Ejemplo n.º 1
0
class HolodeckEnv(Env):
    def __init__(self, scenario_name='', scenario_cfg=None, max_steps=200, 
                 gif_freq=500, steps_per_action=4, image_dir='images/test', 
                 viewport=False):

        # Load holodeck environment
        if scenario_cfg is not None and \
            scenario_cfg['package_name'] not in holodeck.installed_packages():
            
            holodeck.install(scenario_cfg['package_name'])

        self._env = holodeck.make(scenario_name=scenario_name, 
                                  scenario_cfg=scenario_cfg, 
                                  show_viewport=viewport)

        # Get action space from holodeck env and store for use with rlpyt
        if self.is_action_continuous:
            self._action_space = FloatBox(-1, 1, self._env.action_space.shape)

        else:
            self._action_space = IntBox(self._env.action_space.get_low(), 
                                        self._env.action_space.get_high(), 
                                        ())

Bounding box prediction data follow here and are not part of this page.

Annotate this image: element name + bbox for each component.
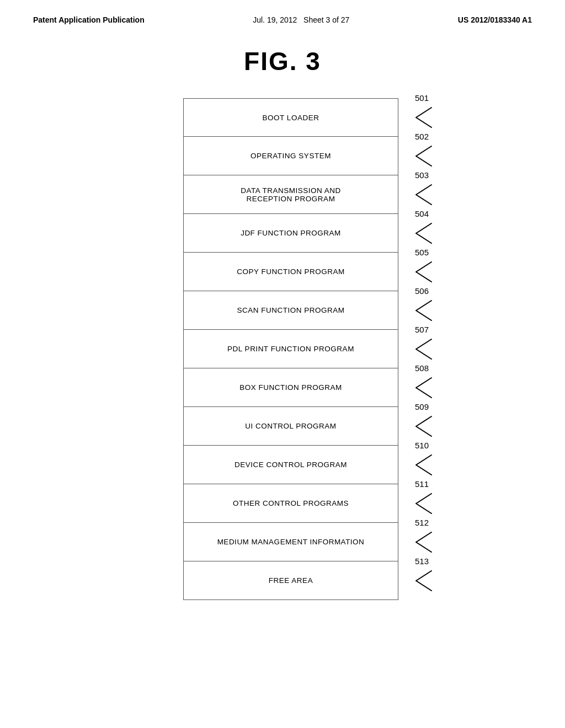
block-504: JDF FUNCTION PROGRAM xyxy=(183,214,398,253)
ref-number-502: 502 xyxy=(415,132,429,141)
label-area-501: 501 xyxy=(405,105,433,130)
diagram-row: COPY FUNCTION PROGRAM505 xyxy=(183,253,448,291)
label-area-506: 506 xyxy=(405,298,433,323)
block-511: OTHER CONTROL PROGRAMS xyxy=(183,484,398,523)
label-area-512: 512 xyxy=(405,530,433,554)
diagram-row: MEDIUM MANAGEMENT INFORMATION512 xyxy=(183,523,448,561)
tick-icon-506 xyxy=(405,298,433,323)
tick-icon-502 xyxy=(405,144,433,168)
block-503: DATA TRANSMISSION AND RECEPTION PROGRAM xyxy=(183,175,398,214)
ref-number-509: 509 xyxy=(415,402,429,411)
tick-icon-511 xyxy=(405,491,433,516)
block-507: PDL PRINT FUNCTION PROGRAM xyxy=(183,330,398,368)
diagram-row: UI CONTROL PROGRAM509 xyxy=(183,407,448,446)
diagram-row: DEVICE CONTROL PROGRAM510 xyxy=(183,446,448,484)
diagram-row: OPERATING SYSTEM502 xyxy=(183,137,448,175)
diagram-row: OTHER CONTROL PROGRAMS511 xyxy=(183,484,448,523)
diagram-row: DATA TRANSMISSION AND RECEPTION PROGRAM5… xyxy=(183,175,448,214)
page-header: Patent Application Publication Jul. 19, … xyxy=(0,0,565,30)
tick-icon-505 xyxy=(405,260,433,284)
header-center: Jul. 19, 2012 Sheet 3 of 27 xyxy=(253,15,349,24)
figure-title: FIG. 3 xyxy=(0,46,565,76)
header-sheet: Sheet 3 of 27 xyxy=(303,15,349,24)
diagram-row: JDF FUNCTION PROGRAM504 xyxy=(183,214,448,253)
ref-number-508: 508 xyxy=(415,363,429,373)
ref-number-504: 504 xyxy=(415,209,429,218)
label-area-510: 510 xyxy=(405,453,433,477)
tick-icon-504 xyxy=(405,221,433,245)
ref-number-510: 510 xyxy=(415,441,429,450)
label-area-505: 505 xyxy=(405,260,433,284)
diagram: BOOT LOADER501OPERATING SYSTEM502DATA TR… xyxy=(183,98,448,600)
tick-icon-503 xyxy=(405,183,433,207)
label-area-504: 504 xyxy=(405,221,433,245)
tick-icon-509 xyxy=(405,414,433,438)
tick-icon-501 xyxy=(405,105,433,130)
ref-number-512: 512 xyxy=(415,518,429,527)
ref-number-501: 501 xyxy=(415,93,429,103)
block-501: BOOT LOADER xyxy=(183,98,398,137)
diagram-row: PDL PRINT FUNCTION PROGRAM507 xyxy=(183,330,448,368)
ref-number-513: 513 xyxy=(415,556,429,566)
block-502: OPERATING SYSTEM xyxy=(183,137,398,175)
header-right: US 2012/0183340 A1 xyxy=(458,15,532,24)
ref-number-505: 505 xyxy=(415,248,429,257)
block-508: BOX FUNCTION PROGRAM xyxy=(183,368,398,407)
tick-icon-512 xyxy=(405,530,433,554)
header-left: Patent Application Publication xyxy=(33,15,145,24)
ref-number-507: 507 xyxy=(415,325,429,334)
header-date: Jul. 19, 2012 xyxy=(253,15,297,24)
label-area-508: 508 xyxy=(405,376,433,400)
tick-icon-510 xyxy=(405,453,433,477)
block-509: UI CONTROL PROGRAM xyxy=(183,407,398,446)
ref-number-506: 506 xyxy=(415,286,429,296)
block-506: SCAN FUNCTION PROGRAM xyxy=(183,291,398,330)
label-area-502: 502 xyxy=(405,144,433,168)
label-area-507: 507 xyxy=(405,337,433,361)
diagram-row: BOOT LOADER501 xyxy=(183,98,448,137)
tick-icon-507 xyxy=(405,337,433,361)
diagram-row: FREE AREA513 xyxy=(183,561,448,600)
tick-icon-508 xyxy=(405,376,433,400)
block-510: DEVICE CONTROL PROGRAM xyxy=(183,446,398,484)
diagram-row: SCAN FUNCTION PROGRAM506 xyxy=(183,291,448,330)
label-area-511: 511 xyxy=(405,491,433,516)
ref-number-503: 503 xyxy=(415,170,429,180)
block-512: MEDIUM MANAGEMENT INFORMATION xyxy=(183,523,398,561)
label-area-513: 513 xyxy=(405,569,433,593)
ref-number-511: 511 xyxy=(415,479,429,489)
tick-icon-513 xyxy=(405,569,433,593)
label-area-509: 509 xyxy=(405,414,433,438)
block-513: FREE AREA xyxy=(183,561,398,600)
block-505: COPY FUNCTION PROGRAM xyxy=(183,253,398,291)
label-area-503: 503 xyxy=(405,183,433,207)
diagram-row: BOX FUNCTION PROGRAM508 xyxy=(183,368,448,407)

        # Calculate observation space with all sensor data
        max_width = 0
        max_height = 0
        num_img = 0
        num_lin = 0
        for sensor in self._env._agent.sensors.values():
            if 'Task' in sensor.name:
                continue
            shape = sensor.sensor_data.shape
            if len(shape) == 3:
                max_width = max(max_width, shape[0])
                max_height = max(max_height, shape[1])
                num_img += shape[2]
            else:
                num_lin += np.prod(shape)
        
        if num_img > 0 and num_lin == 0:
            self.has_img = True
            self.has_lin = False
            self._observation_space = FloatBox(0, 1, 
                (num_img, max_width, max_height))
        elif num_lin > 0 and num_img == 0:
            self.has_img = False
            self.has_lin = True
            self._observation_space = FloatBox(-256, 256, (num_lin,))
        else:
            self.has_img = True
            self.has_lin = True
            self._observation_space = Composite([
                FloatBox(0, 1, (num_img, max_width, max_height)),
                FloatBox(-256, 256, (num_lin,))],
                HolodeckObservation)

        # Set data members
        self._max_steps = max_steps
        self._image_dir = image_dir
        self._steps_per_action = steps_per_action
        self.curr_step = 0
        self.gif_freq = gif_freq
        self.rollout_count = -1
        self.gif_images = []

    @property
    def horizon(self):
        return self._max_steps

    @property
    def img_size(self):
        img_null = self._get_img_null()
        if img_null is not None:
            return img_null.shape
        else:
            return None

    @property
    def lin_size(self):
        lin_null = self._get_lin_null()
        if lin_null is not None:
            return lin_null.shape[0]
        else:
            return None
        
    @property
    def action_size(self):
        return self._env.action_space.shape[0] \
            if self.is_action_continuous \
                else self._env.action_space.get_high()

    @property
    def is_action_continuous(self):
        return isinstance(self._env.action_space, 
                          holodeck.spaces.ContinuousActionSpace)

    def reset(self):
        ''' Resets env and returns initial state

            Returns:
                (np array)       
        '''
        sensor_dict = self._env.reset()
        self.curr_step = 0

        self.rollout_count += 1
        if len(self.gif_images) > 0:
            print('Making gif...')
            img_file = 'holodeck{}.gif'.format(self.rollout_count)
            img_path = os.path.join(self._image_dir, img_file)
            self._make_gif(self.gif_images, img_path)
            self.gif_images = []

        return self._get_state_rep(sensor_dict)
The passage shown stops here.